◆ **Data shown**:
------------------------------------------------------------

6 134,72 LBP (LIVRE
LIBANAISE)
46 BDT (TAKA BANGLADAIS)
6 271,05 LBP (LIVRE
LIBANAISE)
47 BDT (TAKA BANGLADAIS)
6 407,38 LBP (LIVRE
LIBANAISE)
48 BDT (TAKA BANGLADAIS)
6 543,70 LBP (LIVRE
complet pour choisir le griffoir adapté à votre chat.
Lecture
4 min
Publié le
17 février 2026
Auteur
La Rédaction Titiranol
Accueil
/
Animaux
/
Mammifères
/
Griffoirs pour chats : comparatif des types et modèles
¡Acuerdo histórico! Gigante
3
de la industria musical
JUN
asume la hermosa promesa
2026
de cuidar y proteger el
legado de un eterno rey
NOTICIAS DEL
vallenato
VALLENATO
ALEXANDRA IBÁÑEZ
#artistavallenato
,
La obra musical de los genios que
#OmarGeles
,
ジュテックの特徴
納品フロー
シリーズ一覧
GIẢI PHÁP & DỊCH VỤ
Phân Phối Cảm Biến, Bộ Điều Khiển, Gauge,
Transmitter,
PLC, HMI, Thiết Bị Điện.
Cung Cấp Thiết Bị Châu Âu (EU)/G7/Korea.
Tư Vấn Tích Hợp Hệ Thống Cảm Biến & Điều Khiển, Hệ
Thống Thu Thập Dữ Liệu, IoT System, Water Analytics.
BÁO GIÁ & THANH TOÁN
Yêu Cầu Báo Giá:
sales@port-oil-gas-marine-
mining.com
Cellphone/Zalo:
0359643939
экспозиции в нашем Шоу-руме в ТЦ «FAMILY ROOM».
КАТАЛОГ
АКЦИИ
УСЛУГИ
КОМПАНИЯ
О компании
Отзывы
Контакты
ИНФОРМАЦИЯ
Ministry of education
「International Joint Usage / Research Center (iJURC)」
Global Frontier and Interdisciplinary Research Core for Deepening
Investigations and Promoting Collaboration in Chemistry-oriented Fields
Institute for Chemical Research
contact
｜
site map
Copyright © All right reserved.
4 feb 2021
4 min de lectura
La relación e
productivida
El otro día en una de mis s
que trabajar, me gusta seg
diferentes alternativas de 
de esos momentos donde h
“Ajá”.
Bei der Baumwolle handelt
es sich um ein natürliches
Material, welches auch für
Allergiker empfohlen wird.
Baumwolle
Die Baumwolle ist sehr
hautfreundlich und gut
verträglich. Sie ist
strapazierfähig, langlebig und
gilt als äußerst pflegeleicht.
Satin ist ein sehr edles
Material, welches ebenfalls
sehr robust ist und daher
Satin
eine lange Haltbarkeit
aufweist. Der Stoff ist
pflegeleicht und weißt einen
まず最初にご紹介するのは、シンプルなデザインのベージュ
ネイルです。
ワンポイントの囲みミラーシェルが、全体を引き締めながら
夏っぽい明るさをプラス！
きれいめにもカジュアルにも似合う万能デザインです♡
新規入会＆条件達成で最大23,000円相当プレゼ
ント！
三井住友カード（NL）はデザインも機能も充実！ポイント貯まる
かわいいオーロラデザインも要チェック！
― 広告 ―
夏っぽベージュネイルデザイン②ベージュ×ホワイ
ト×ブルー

------------------------------------------------------------

◆ **To do**:
Copy down every line of the material above that includes the string "Biến".

◆ **Task answer**:
Phân Phối Cảm Biến, Bộ Điều Khiển, Gauge,
Tư Vấn Tích Hợp Hệ Thống Cảm Biến & Điều Khiển, Hệ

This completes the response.